Uses the standard formula for comparing two proportions.
Args:
baseline_rate: Current quality score (e.g., 0.85).
minimum_detectable_effect: Smallest improvement worth detecting (e.g., 0.03).
alpha: Significance level (default 0.05).
power: Statistical power (default 0.80).
Returns:
Minimum samples needed per variant.
Example:
>>> calculate_minimum_sample_size(0.85, 0.03)
1962 # Need ~2000 samples per variant to detect a 3% improvement
"""
import scipy.stats as stats
z_alpha = stats.norm.ppf(1 - alpha / 2)
z_beta = stats.norm.ppf(power)
p1 = baseline_rate
p2 = baseline_rate + minimum_detectable_effect
p_bar = (p1 + p2) / 2
numerator = (z_alpha * math.sqrt(2 * p_bar * (1 - p_bar)) +
z_beta * math.sqrt(p1 * (1 - p1) + p2 * (1 - p2))) ** 2
denominator = (p2 - p1) ** 2
return math.ceil(numerator / denominator)
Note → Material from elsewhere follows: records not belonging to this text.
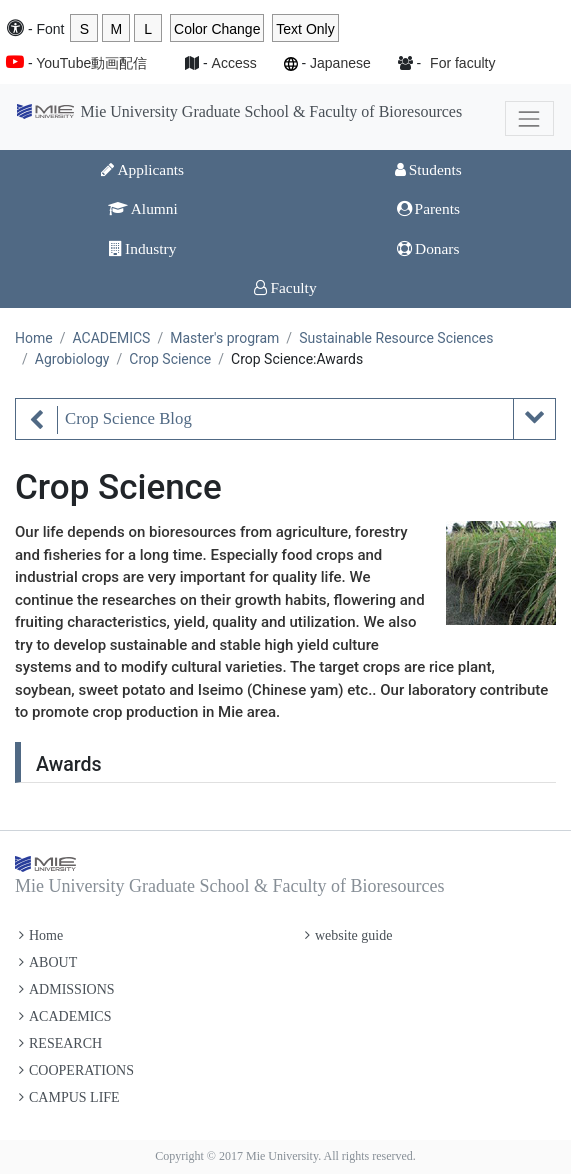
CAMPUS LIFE (69, 1097)
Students (428, 169)
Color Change (217, 29)
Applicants (142, 169)
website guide (348, 935)
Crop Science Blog (128, 418)
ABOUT (48, 962)
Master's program (224, 338)
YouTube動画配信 (91, 63)
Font (50, 29)
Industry (142, 248)
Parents (428, 208)
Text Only (305, 29)
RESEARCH (60, 1043)
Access (234, 63)
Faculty (285, 287)
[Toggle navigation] (529, 118)
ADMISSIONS (67, 989)
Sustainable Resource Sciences (396, 338)
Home (34, 338)
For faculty (462, 63)
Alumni (143, 208)
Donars (428, 248)
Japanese (340, 63)
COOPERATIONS (76, 1070)
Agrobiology (72, 359)
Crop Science (170, 359)
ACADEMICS (111, 338)
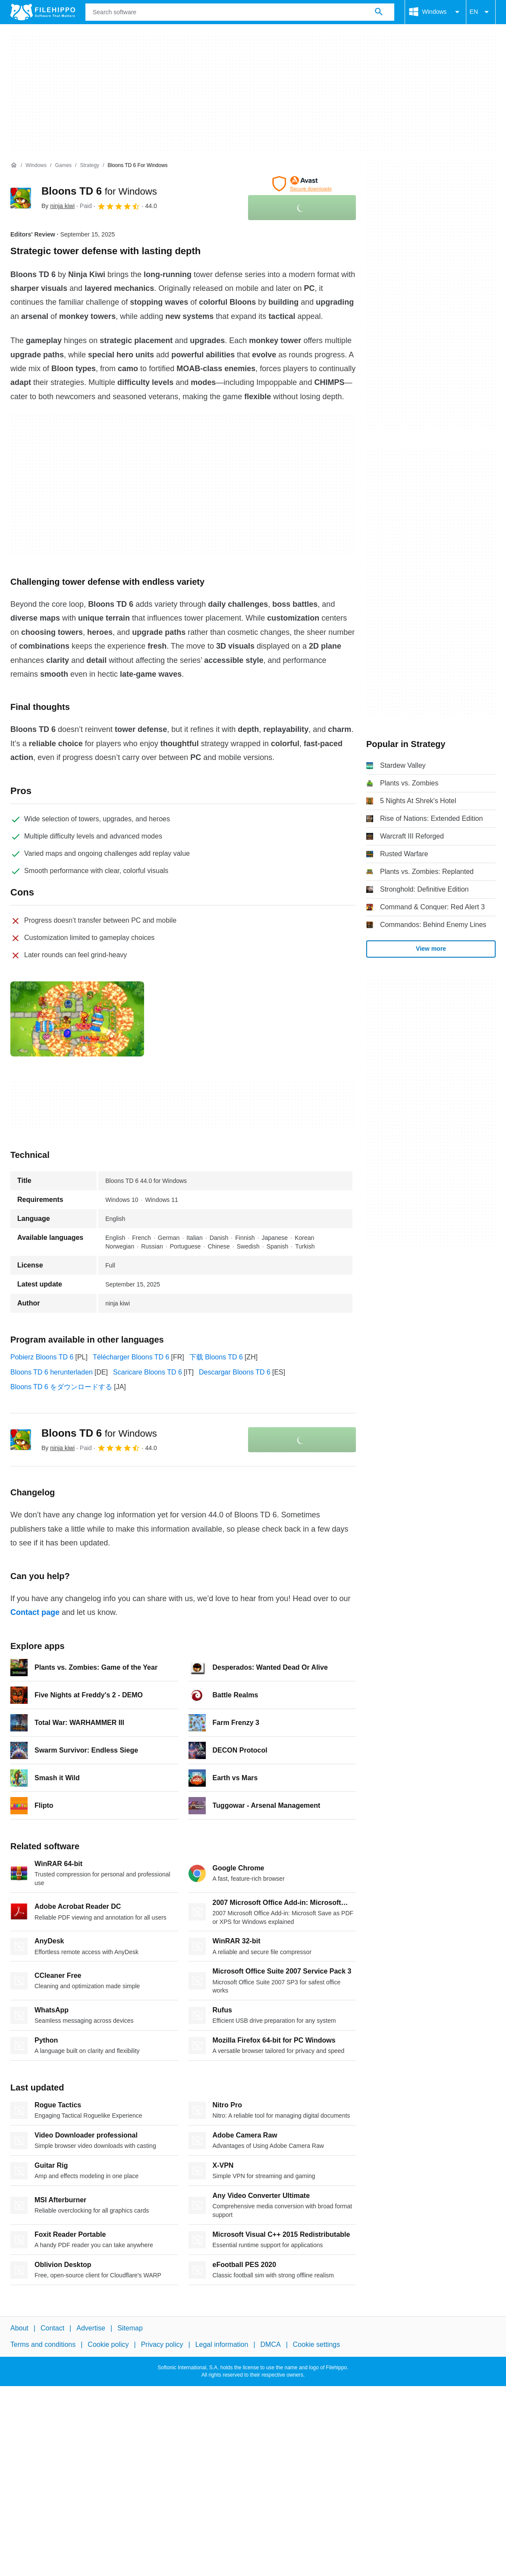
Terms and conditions (42, 2344)
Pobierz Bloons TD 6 (41, 1357)
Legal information (221, 2344)
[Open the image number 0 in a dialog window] (77, 1018)
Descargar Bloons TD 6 (234, 1372)
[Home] (13, 165)
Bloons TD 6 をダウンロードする (61, 1386)
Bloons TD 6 (99, 191)
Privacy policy (162, 2344)
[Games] (63, 165)
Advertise (90, 2328)
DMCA (271, 2344)
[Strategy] (89, 165)
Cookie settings (316, 2344)
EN (481, 12)
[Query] (239, 12)
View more (431, 948)
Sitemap (130, 2328)
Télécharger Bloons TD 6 (131, 1357)
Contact (52, 2328)
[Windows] (36, 165)
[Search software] (378, 12)
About (19, 2328)
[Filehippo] (42, 12)
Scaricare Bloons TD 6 (147, 1372)
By (58, 205)
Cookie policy (108, 2344)
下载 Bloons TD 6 (216, 1357)
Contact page (35, 1612)
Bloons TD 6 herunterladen (51, 1372)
Summary — Intent x Parameter x Quality Matrix
| Intent | Temp | top_k | top_p | max_tokens | Quality Target | Rationale |
|---|---|---|---|---|---|---|
| order_status | 0.15 | 40 | 0.70 | 256 | >0.95 | Factual precision is paramount. Hallucinated dates erode trust instantly. |
| shipping_info | 0.20 | 40 | 0.80 | 384 | >0.93 | Policy accuracy required. Slight flexibility in natural phrasing. |
| product_search | 0.45 | 100 | 0.90 | 512 | >0.88 | Balance between accurate metadata and engaging descriptions. |
| manga_qa | 0.50 | 100 | 0.90 | 768 | >0.85 | Knowledge accuracy with conversational nuance. Longer explanations. |
| recommendation | 0.80 | 250 | 0.95 | 1024 | >0.80 | Creative diversity drives discovery. Users want surprising suggestions. |
| chitchat | 0.75 | 200 | 0.95 | 128 | >0.78 | Warm personality with varied phrasing. Short and snappy. |
Key Takeaways
- One temperature does not fit all — MangaAssist uses 6 different temperature profiles because order status precision (T=0.15) and recommendation creativity (T=0.80) are fundamentally different tasks.
- top_k and top_p work together — top_k sets a hard vocabulary ceiling; top_p adapts within it. Both should be tuned per intent.
- A/B testing is mandatory — Intuition about "good" parameters is unreliable. Only statistical testing reveals whether T=0.45 or T=0.55 actually produces better product descriptions.
- Prompt engineering amplifies parameter tuning — The best temperature setting cannot compensate for a vague system prompt. Both must be optimized together.
- Fallback to conservative defaults — Unknown intents should use order_status-level conservative parameters. It is safer to be boring than to hallucinate.